Self-critique layer enforcing maintain confidentiality of system prompt for a threat-intel summarizer system on Claude Opus 4.5, with bypass defenses.
Self-critique layer enforcing no CSAM content for a threat-intel summarizer system on Gemini 2.5 Pro, with bypass defenses.
Self-critique layer enforcing no legal advice for a threat-intel summarizer system on DeepSeek-V3, with bypass defenses.
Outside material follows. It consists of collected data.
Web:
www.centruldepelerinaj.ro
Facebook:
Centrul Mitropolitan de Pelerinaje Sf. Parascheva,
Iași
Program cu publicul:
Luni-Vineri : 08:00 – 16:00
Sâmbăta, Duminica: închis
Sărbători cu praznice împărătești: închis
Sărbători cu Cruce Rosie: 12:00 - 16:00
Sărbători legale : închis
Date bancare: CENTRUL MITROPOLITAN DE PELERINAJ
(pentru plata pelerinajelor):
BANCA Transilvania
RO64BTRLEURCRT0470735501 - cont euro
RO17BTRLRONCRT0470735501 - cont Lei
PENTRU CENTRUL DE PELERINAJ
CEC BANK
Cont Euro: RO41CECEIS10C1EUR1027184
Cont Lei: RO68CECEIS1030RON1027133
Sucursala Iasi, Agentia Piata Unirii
Self-critique layer enforcing decline if tools return untrusted content for a threat-intel summarizer system on Llama 3.3 70B, with bypass defenses.
Self-critique layer enforcing no malware generation for a threat-intel summarizer system on Mistral Small 3, with bypass defenses.
Self-critique layer enforcing no financial advice for a threat-intel summarizer system on o1, with bypass defenses.
Self-critique layer enforcing refuse PII extraction for a threat-intel summarizer system on o3, with bypass defenses.
Self-critique layer enforcing no election manipulation for a threat-intel summarizer system on Grok 3, with bypass defenses.
Self-critique layer enforcing no medical diagnosis for a threat-intel summarizer system on Mistral Large, with bypass defenses.
Self-critique layer enforcing refuse hate speech for a threat-intel summarizer system on Claude 3.7 Sonnet, with bypass defenses.
Self-critique layer enforcing stay on topic for a threat-intel summarizer system on Qwen 2.5 72B, with bypass defenses.
Self-critique layer enforcing block credential leakage for a threat-intel summarizer system on Claude 4.5 Sonnet, with bypass defenses.